A Visit to the Endocrinologist

 On Tuesday I went to the endocrinologist for a follow up visit. I had blood drawn for labs last week, so Tuesday I was hoping for some good news, but also looking for an explanation for why I've been feeling so tired lately. I'm not sure exactly what I wanted to hear:

"Yay, the cancer is gone and you can forget it ever happened!" would have been extremely wishful thinking. 

"Yay, the cancer is gone, but you still need to take your meds for the rest of your life and come in every six months or year for a check up to make sure it stays gone." would have been more realistically optimistic.

What did I really hear? I came away from that appointment in kind of a numb fog. Yes, part of that is because I was tired (I took a nap in the waiting room while waiting for the doctor to be ready for me) and frequently have brain fog. (What's Steven's boss's name again - the one he talks about all the time and I made that crochet bee for?)

In spite of the fog, I did come away from that appointment with three bits of news.

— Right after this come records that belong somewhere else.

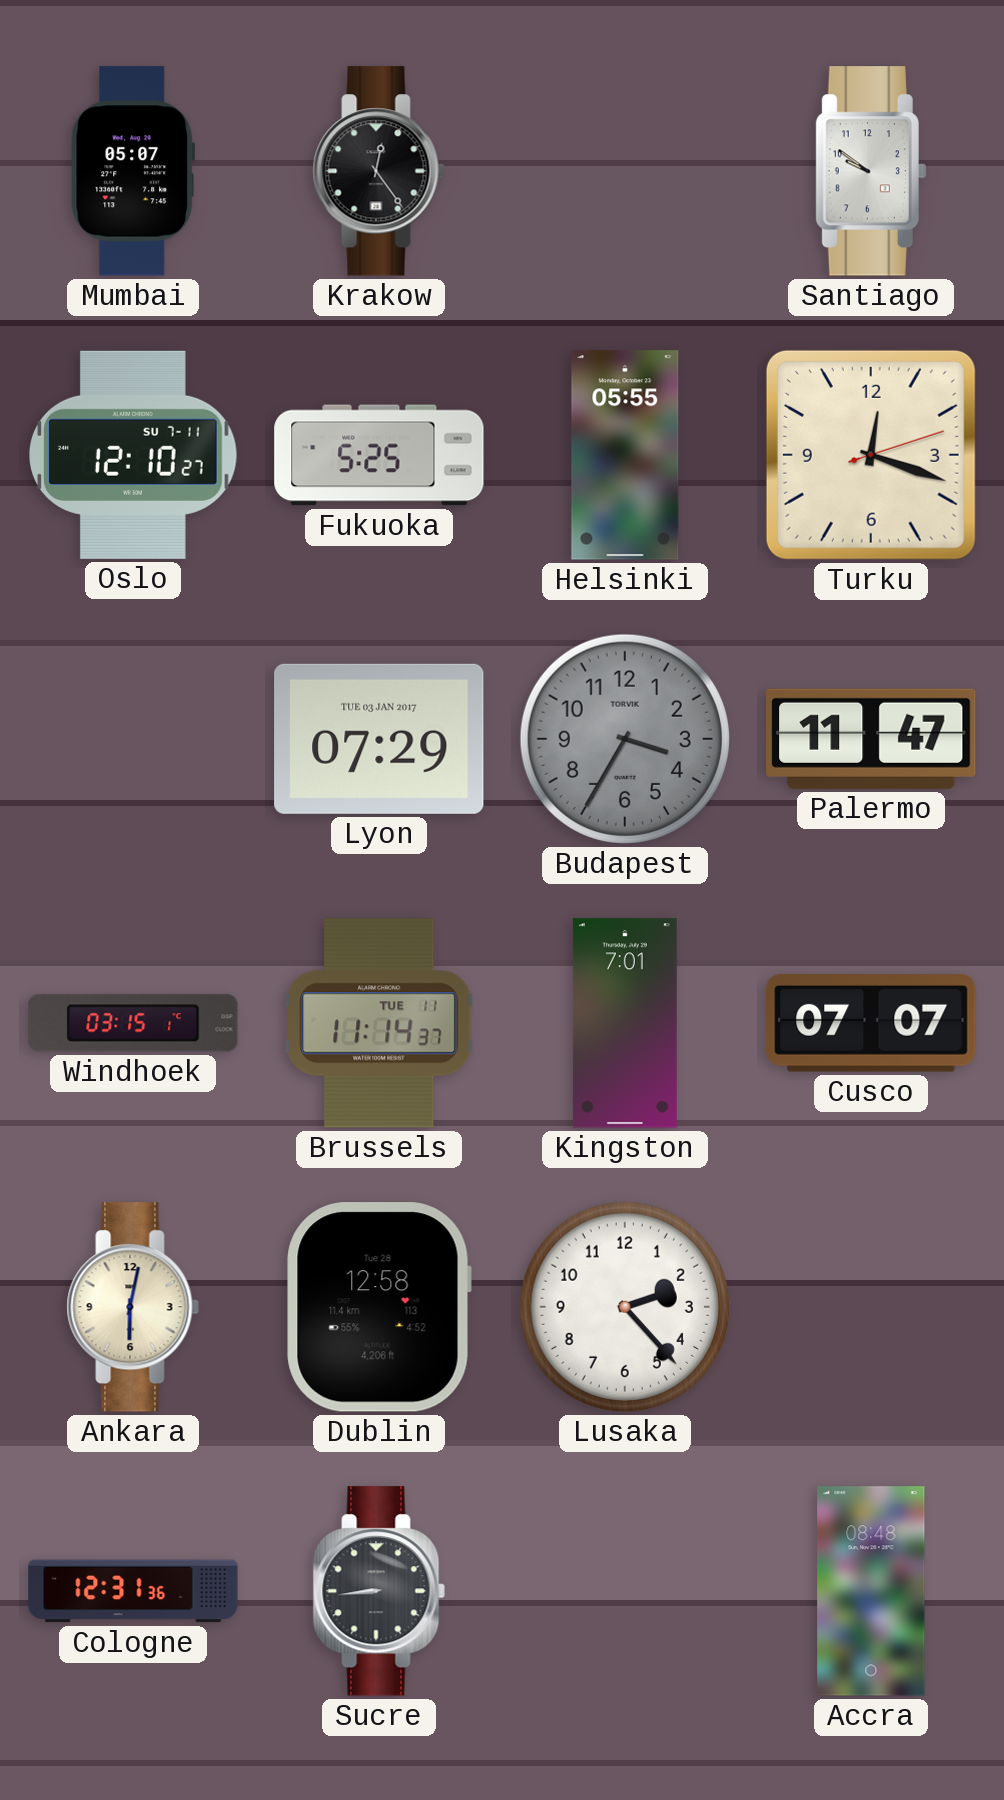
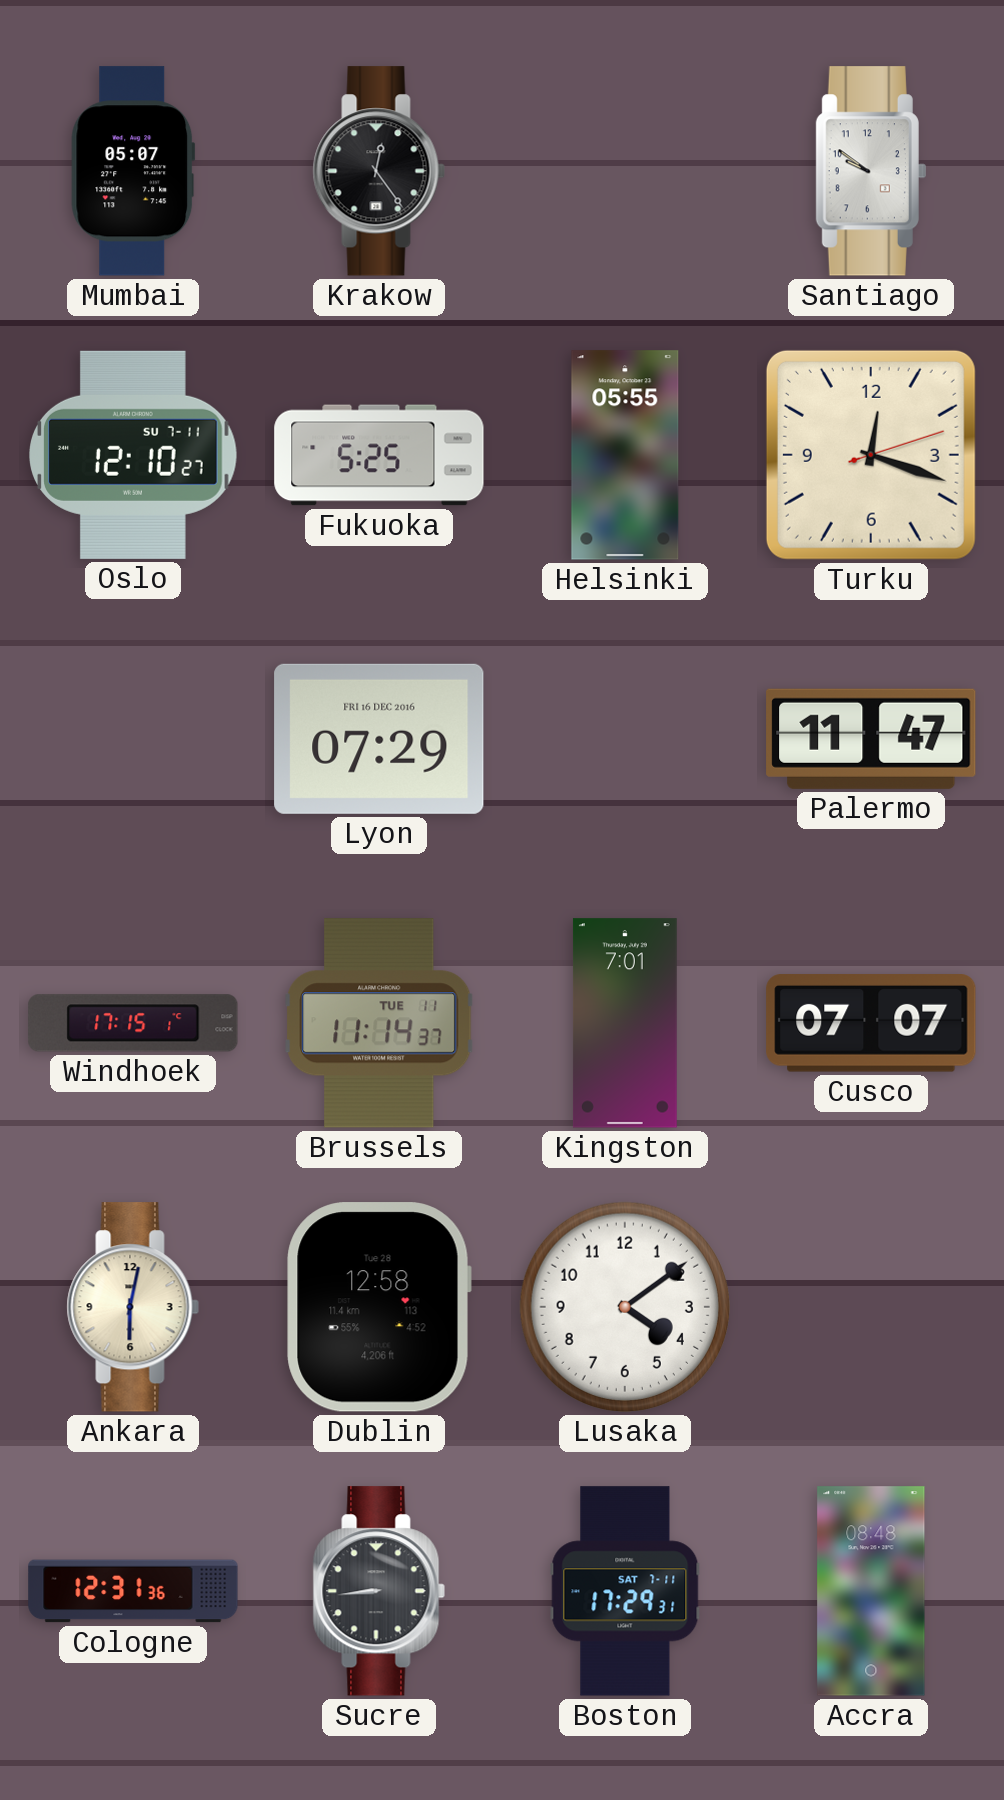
Lyon date: TUE 03 JAN 2017 -> FRI 16 DEC 2016
Budapest: 3:35 -> none
Windhoek: 03:15 -> 17:15
Lusaka: 2:23 -> 4:09
Boston: none -> 17:29
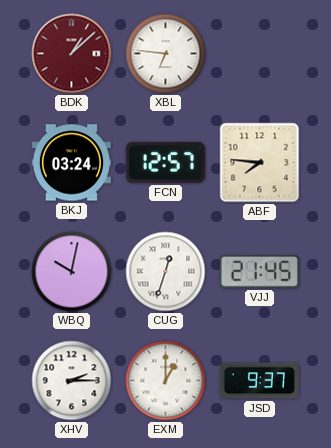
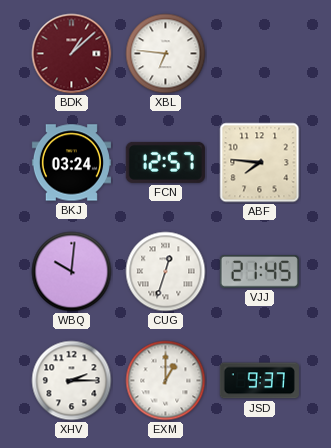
WBQ: 10:02 -> 10:01
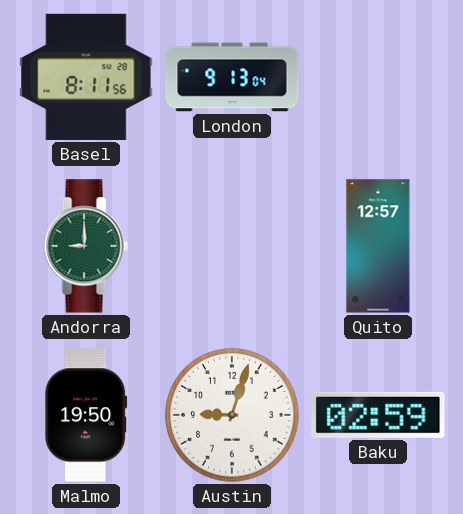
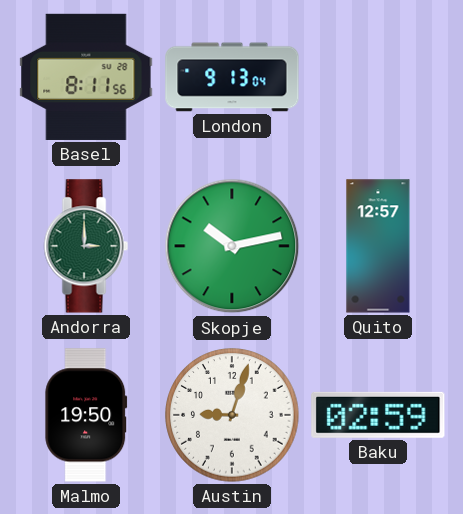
Andorra: 9:00 -> 3:00
Skopje: none -> 10:13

1. According to my blood tests, my TSH levels are normal. That means that I'm not hypo or hyper-thyroid at the moment. Whatever is causing my tiredness and brain fog, the doctor doesn't think it is my thyroid hormone levels. (I guess I'll have to go to my primary care doctor to explore what is causing that...) She does, however, want my TSH levels to be lower so as not to encourage thyroid activity, so she decided to increase my dose of the thyroid replacement medicine anyway. (which hopefully will give me a bit more energy?)

2. Thyroglobulin (usually abbreviated Tg) is something that the thyroid produces and is used to detect the presence of thyroid cancer. After a total thyroidectomy followed by a neck dissection and two rounds of radioactive iodine therapy, I shouldn't have any: all remnants of thyroid tissue should have been removed from my body. My Tg level should be 0. It's not. The doctor was saying something about how if it's at a 10 they'll do tests, more surgery, etc. But mine is at a 5. From the results of my last scans, they couldn't pinpoint exactly where the remaining thyroid tissue might be, although there might be some near my thymus in my chest... So right now it's just wait and watch and see if it grows. She ordered another ultrasound for 5 months from now to "check for recurrence".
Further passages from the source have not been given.